BEGIN Material for this task

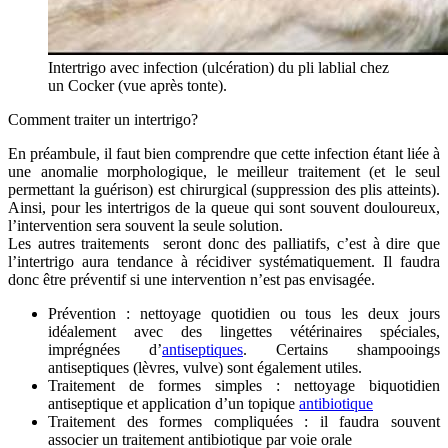
Intertrigo avec infection (ulcération) du pli lablial chez
un Cocker (vue après tonte).
Comment traiter un intertrigo?
En préambule, il faut bien comprendre que cette infection étant liée à
une anomalie morphologique, le meilleur traitement (et le seul
permettant la guérison) est chirurgical (suppression des plis atteints).
Ainsi, pour les intertrigos de la queue qui sont souvent douloureux,
l’intervention sera souvent la seule solution.
Les autres traitements seront donc des palliatifs, c’est à dire que
l’intertrigo aura tendance à récidiver systématiquement. Il faudra
donc être préventif si une intervention n’est pas envisagée.
Prévention : nettoyage quotidien ou tous les deux jours
idéalement avec des lingettes vétérinaires spéciales,
imprégnées d’
antiseptiques
. Certains shampooings
antiseptiques (lèvres, vulve) sont également utiles.
Traitement de formes simples : nettoyage biquotidien
antiseptique et application d’un topique
antibiotique
Traitement des formes compliquées : il faudra souvent
associer un traitement antibiotique par voie orale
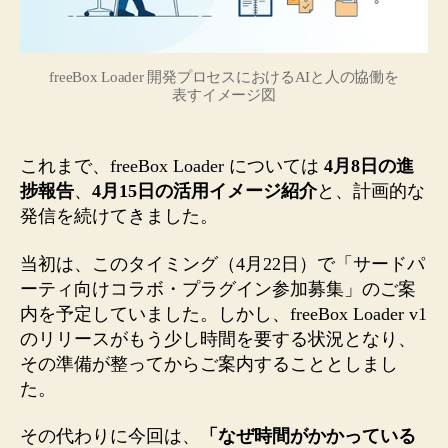
で
の
経
freeBox Loader 開発プロセスにおけるAIと人の協働を
緯
表すイメージ図
と、
AI
と
これまで、freeBox Loader については
4月8日の進
人
捗報告
、
4月15日の活用イメージ紹介
と、計画的な
が
発信を続けてきました。
一
緒
に
当初は、このタイミング（4月22日）で「サードパ
開
ーティ向けコラボ・プラグイン参加募集」のご案
発
内を予定していました。しかし、freeBox Loader v1
し
のリリースがもう少し時間を要する状況となり、
て
その準備が整ってからご案内することとしまし
見
た。
え
て
その代わりに今回は、
「なぜ時間がかかっている
き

END Material for this task

### Work to be completed
Transcribe only the trailing portion of the entries above: the line that contains "のリリースがもう少し時間を要する状況となり、" and each line after it.

### Response
のリリースがもう少し時間を要する状況となり、
て
その準備が整ってからご案内することとしまし
見
た。
え
て
その代わりに今回は、
「なぜ時間がかかっている
き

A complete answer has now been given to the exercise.